Task details: The records that follow are to be given again exactly, with their pictures omitted.

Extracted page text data
_ _ _ _ _ _ _
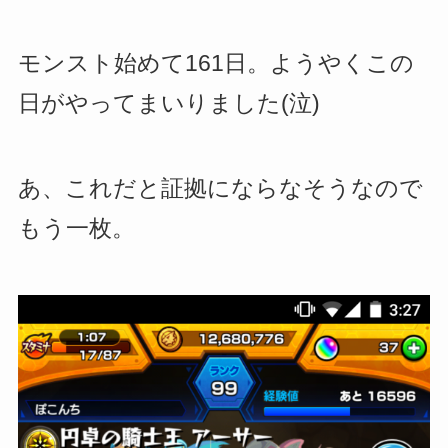
モンスト始めて161日。ようやくこの
日がやってまいりました(泣)
あ、これだと証拠にならなそうなので
もう一枚。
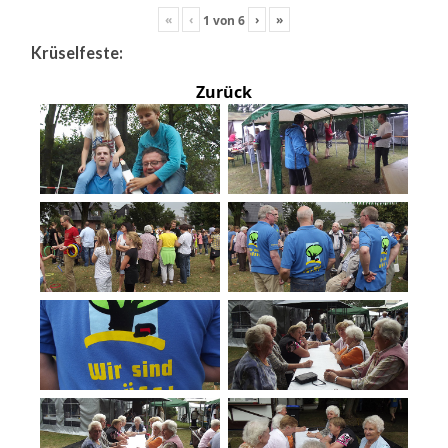
«
‹
›
»
1
von
6
Krüselfeste:
Zurück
_ _ _ _ _ _ _
Written solution:
モンスト始めて161日。ようやくこの
日がやってまいりました(泣)
あ、これだと証拠にならなそうなので
もう一枚。
«
‹
›
»
1
von
6
Krüselfeste:
Zurück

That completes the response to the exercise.